Last night (September 14), Bastille took over the Prince Charles Cinema in Leicester Square to show their documentary, Help Me Chase Those Seconds. In just under 45 minutes, it shows the band’s transition from squeezing onto pub stages as complete unknowns to travelling the world and conquering globally famous events like Glastonbury and Reading, all while recording second album ‘Wild World‘. Here’s what we learnt from the insightful and often hilarious film.
Being in Bastille looks like a hell of a lot of fun
From pratting about in bear costumes on video sets to jokes about how posh member Will Farquarson is, Help Me Chase Those Seconds makes being in Bastille seem like a ton of fun. What really comes through in the documentary, too, is their sense of humour – something you might not necessarily get from their music, with its emotional peaks and epic choruses.

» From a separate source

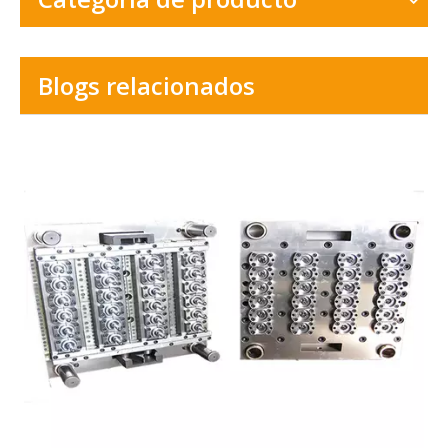
Blogs relacionados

The director’s favourite moment of following the band for five years isn’t what you’d expect
You’d think if you’d spent the last five years touring the world with your best mates, your favourite moment would involve being somewhere exotic, doing something that people dream about. Not for director Tom Middleton, who revealed in the post-screening Q&A that his was something slightly more unexpected. “We got left at the bar at a hotel in Nebraska and there was a couple of guys there who were shady looking characters,” he recalled. “We were snowed in and the bar closed and they suggested we go find another bar. They’d been drinking all night, but professed that they hadn’t. They were dodgy guys and apparently they were selling Iraqi bombs back to Iraq. They said ‘shall we go to a bar?’ half-cut to us in the back of their winnebago called Destiny while driving us around a supermarket car park and somehow we didn’t get killed.”
Will slightly regrets getting a ‘Bad Blood’ tattoo at SXSW
In the film, you see a very happy Will getting a tattoo of the band’s debut album title on his arm while at SXSW in Austin. He might look delighted on screen, but the next day he was less pleased. “I was quite interested looking back at how genuinely pleased I was,” he said in a post-screening Q&A. “That lasted less than six hours. When I woke up the next day I was slightly teary-eyed about the situation.” He might want to prepare for another inking – Dan told him on stage if ‘Wild World’ goes to Number One, Will has to get another tat.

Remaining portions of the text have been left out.